Whither the Biden agenda?

A Joe Biden tweet from Thursday received a lot of attention and raised hopes that the Democratic president sees beyond prosaic “kitchen table” issues in his Build Back Better agenda. Democracy itself is on the line.

Voting, Biden tweeted, “is democracy’s threshold liberty. With it — anything is possible. Without it — nothing is.”

Fine words, Joe. But in the words of Untouchable Jim Malone, “What are you prepared to do?

The New York Times reports more Biden words this morning:

President Biden said on Thursday that he was open to ending the Senate filibuster so Democrats could pass voting rights legislation, raise the federal debt limit and possibly enact other parts of his agenda that had been blocked by Republicans.

Speaking at a CNN town hall meeting, the president also expressed optimism about passage of his infrastructure and social safety net bills even as he offered candid descriptions of closed-door negotiations with two Democratic holdouts.

Mr. Biden had previously said that changing the filibuster rules to allow a debt limit vote was “a real possibility,” but his remarks on Thursday evening suggested that he was ready to pursue broader changes to bypass Republican opposition.

At the town hall, he said ending the filibuster — a Senate tradition that allows the minority party to kill legislation that fails to garner 60 votes — would have to wait until after he secured passage of his spending bills, which are under negotiation on Capitol Hill.

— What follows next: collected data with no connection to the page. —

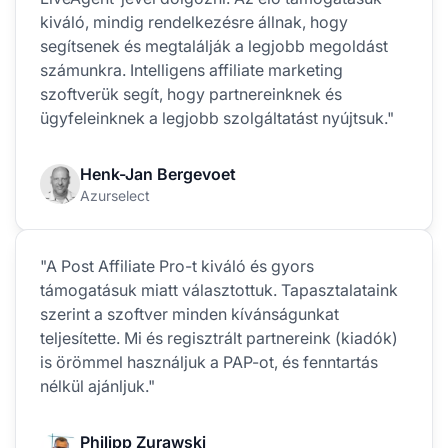
kiváló, mindig rendelkezésre állnak, hogy
segítsenek és megtalálják a legjobb megoldást
számunkra. Intelligens affiliate marketing
szoftverük segít, hogy partnereinknek és
ügyfeleinknek a legjobb szolgáltatást nyújtsuk."
Henk-Jan Bergevoet
Azurselect
"A Post Affiliate Pro-t kiváló és gyors
támogatásuk miatt választottuk. Tapasztalataink
szerint a szoftver minden kívánságunkat
teljesítette. Mi és regisztrált partnereink (kiadók)
is örömmel használjuk a PAP-ot, és fenntartás
nélkül ajánljuk."
Philipp Zurawski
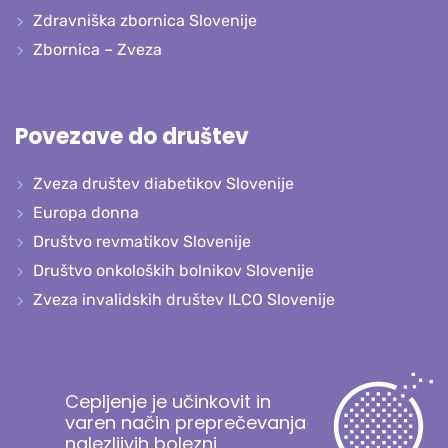
Zdravniška zbornica Slovenije
Zbornica – Zveza
Povezave do društev
Zveza društev diabetikov Slovenije
Europa donna
Društvo revmatikov Slovenije
Društvo onkoloških bolnikov Slovenije
Zveza invalidskih društev ILCO Slovenije
Cepljenje je učinkovit in
varen način preprečevanja
nalezljivih bolezni.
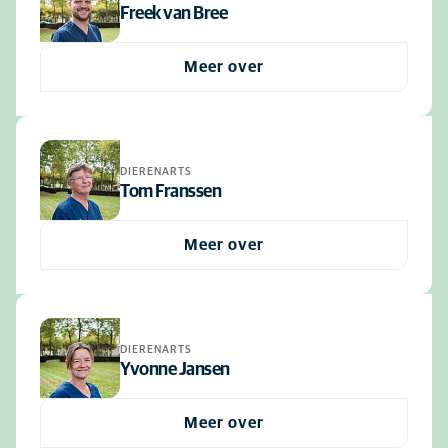
Freek van Bree
Meer over
DIERENARTS
Tom Franssen
Meer over
DIERENARTS
Yvonne Jansen
Meer over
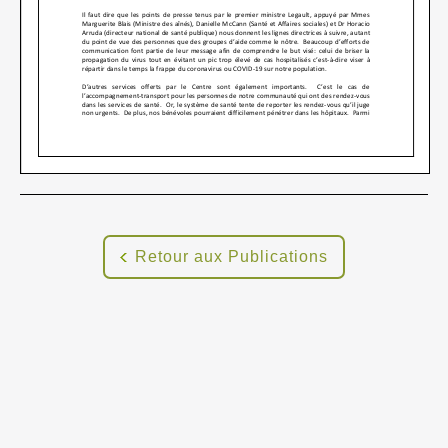
Retour aux Publications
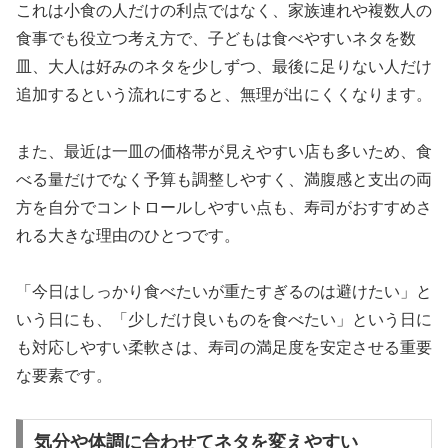
これは小食の人だけの利点ではなく、家族連れや複数人の
食事でも役立つ考え方で、子どもは食べやすいネタを数
皿、大人は好みのネタを少しずつ、最後に足りない人だけ
追加するという流れにすると、無理が出にくくなります。
また、最近は一皿の価格帯が見えやすい店も多いため、食
べる量だけでなく予算も調整しやすく、満腹感と支出の両
方を自分でコントロールしやすい点も、寿司がおすすめさ
れる大きな理由のひとつです。
「今日はしっかり食べたいが重たすぎるのは避けたい」と
いう日にも、「少しだけ良いものを食べたい」という日に
も対応しやすい柔軟さは、寿司の満足度を安定させる重要
な要素です。
気分や体調に合わせてネタを変えやすい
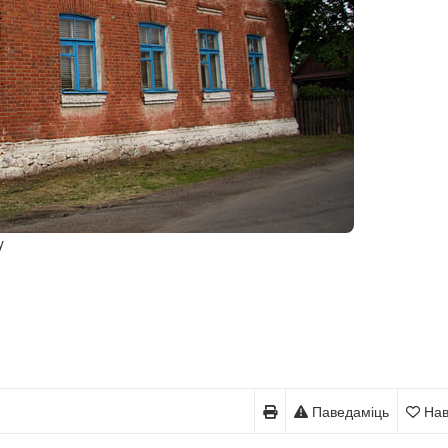
y
Паведаміць
Нав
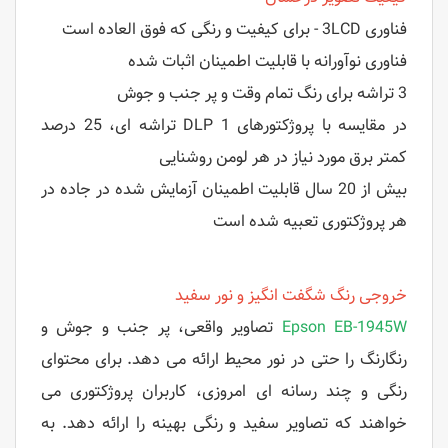
فناوری 3LCD - برای کیفیت و رنگی که فوق العاده است
فناوری نوآورانه با قابلیت اطمینان اثبات شده
3 تراشه برای رنگ تمام وقت و پر جنب و جوش
در مقایسه با پروژکتورهای DLP 1 تراشه ای، 25 درصد
کمتر برق مورد نیاز در هر لومن روشنایی
بیش از 20 سال قابلیت اطمینان آزمایش شده در جاده در
هر پروژکتوری تعبیه شده است
خروجی رنگ شگفت انگیز و نور سفید
Epson EB-1945W
تصاویر واقعی، پر جنب و جوش و
رنگارنگ را حتی در نور محیط ارائه می دهد. برای محتوای
رنگی و چند رسانه ای امروزی، کاربران پروژکتوری می
خواهند که تصاویر سفید و رنگی بهینه را ارائه دهد. به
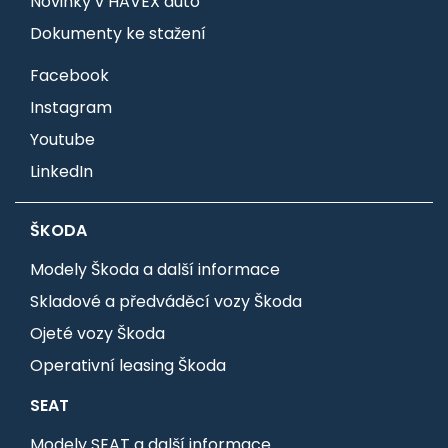
Novinky v HAVEX auto
Dokumenty ke stažení
Facebook
Instagram
Youtube
LinkedIn
ŠKODA
Modely Škoda a další informace
Skladové a předváděcí vozy Škoda
Ojeté vozy Škoda
Operativní leasing Škoda
SEAT
Modely SEAT a další informace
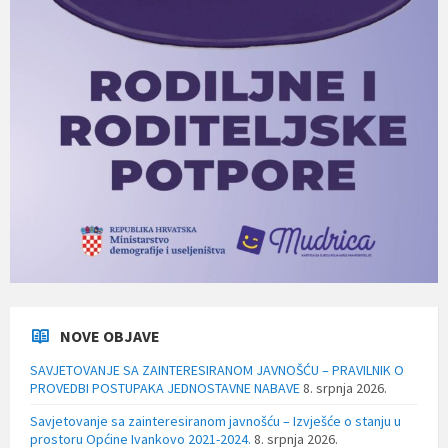
NOVE OBJAVE
SAVJETOVANJE SA ZAINTERESIRANOM JAVNOŠĆU – PRAVILNIK O
PROVEDBI POSTUPAKA JEDNOSTAVNE NABAVE
8. srpnja 2026.
Savjetovanje sa zainteresiranom javnošću – Izvješće o stanju u
prostoru Općine Ivankovo 2021-2024.
8. srpnja 2026.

The president said he would lose “at least three votes” on his social policy bill if he pushed an end to the filibuster. He did not say which senators he would lose.

Biden here seems to be counting votes to lose that he hasn’t yet won.

But Mr. Biden was blunt about his intentions once the debate over the spending bills was over. He said the need to pass sweeping voting rights legislation favored by Democrats is “equally as consequential” as the debt limit vote, which protects the full faith and credit of the United States.

Asked by Anderson Cooper, the host of the event, whether that meant he would be open to ending the use of the filibuster so that Democrats could pass a voting rights bill, Mr. Biden said, “and maybe more.”

Talk is cheap. A vote will be even cheaper if Democrats fail to defend America from the UnAmericans in what was once the Republican Party. “Democracy itself is dying,” Ari Berman (“Give Us the Ballot: The Modern Struggle for Voting Rights in America“) told MSNBC ‘s Nicole Wallace this week.

Just as cinema’s Al Capone had police and juries in his pocket, Republicans have the courts in theirs. Public confidence in the Supreme Court is at a two-decade low. And Republicans are rapidly expanding their ability to decide the outcome of future elections no matter what the majority of the American public wants. We won’t even be able to measure what the public wants if Republicans have their way with elections and Democrats fail to stop them. And permanent, one-party, minority rule will be “legal” (in quotes) and “democratic” (also in quotes). Because Republicans will have done it using democracy to unmake democracy.

Talk is cheap, Democrats. What are you prepared to do?